Joss Whedon is my hero. Because, in addition to being brilliant, multi-talented, and hilarious, he is insansely fearless. He will write things into a script that I don’t think anyone else writing for television right now would dare to – assuming they could think of them.

Consider the Season 2 premiere of Dollhouse. It’s been hours since I watched and I think my eyes are still bulging a little bit. Because that was freaking ridiculous.

I will be the first person to admit that the first season of this show was far from stellar. It was clever, and the story was highly intriguing, but the sad fact of it is that the show just didn’t get exciting until the last few episodes. There’s only so much patience for “Now Echo’s a sexy librarian. Now Echo’s a blind prophet. Now Echo’s a dominatrix. Now Echo’s a master thief. Now Echo’s somebody’s dead wife.” The doll schtick over-stayed its welcome as the central issue. The Paul Ballard angle of the story was far more fascinating, but it was sidelined for the majority of the season and, if you ask me, that was not the strongest choice that could have been made. Another thing that the first half of Dollhouse suffered from more often than not was a shortage of that quirky, reliable Whedon humor. The argument could be made that it doesn’t fit with the overall tone of the show. I would counter that argument with every other Joss Whedon show. Things get very dark, but there’s always a moment for a good wisecrack.

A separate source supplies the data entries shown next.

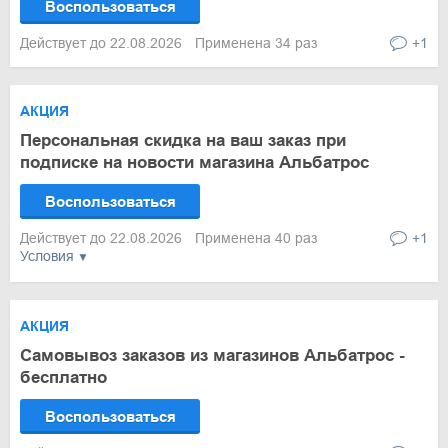
Воспользоваться
Действует до 22.08.2026
Применена 34 раз
+1
АКЦИЯ
Персональная скидка на ваш заказ при
подписке на новости магазина Альбатрос
Воспользоваться
Действует до 22.08.2026
Применена 40 раз
+1
Условия
АКЦИЯ
Самовывоз заказов из магазинов Альбатрос -
бесплатно
Воспользоваться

It’s a bit depressing to think back about that. And I sort of feel like I’m betraying my religiuos faith or something. Thankfully, there is an enormous BUT at the end of that whole argument. There were some things wrong with a lot of the first season BUT

The final five episodes or so of Dollhouse really helped the show come into its own (brilliant guest work from Alan Tudyk helped, obviously). But most of the improvement came from faster-moving action, more attention to the longer term plotlines, and a good dose of peculiarity. Dollhouse finally showed what it was really about in those episodes, and even more in the thirteenth unaired episode. (If you haven’t seen that, I recommend you do so. It is masterful.) And now we have the Season 2 premiere, and the Dollhouse team really delivered.

Because I am a mad fangirl for this corner of the media universe, and also for Battlestar Galactica, I enjoyed the premiere probably more than the average individual. (Jamie Bamber and Alexis Denisof guest starring plus what looks like a temporary break from Amy Acker coming up? Yessssss!) But there were some other things that made this episode really solid that don’t come from the chickbatty part of my brain.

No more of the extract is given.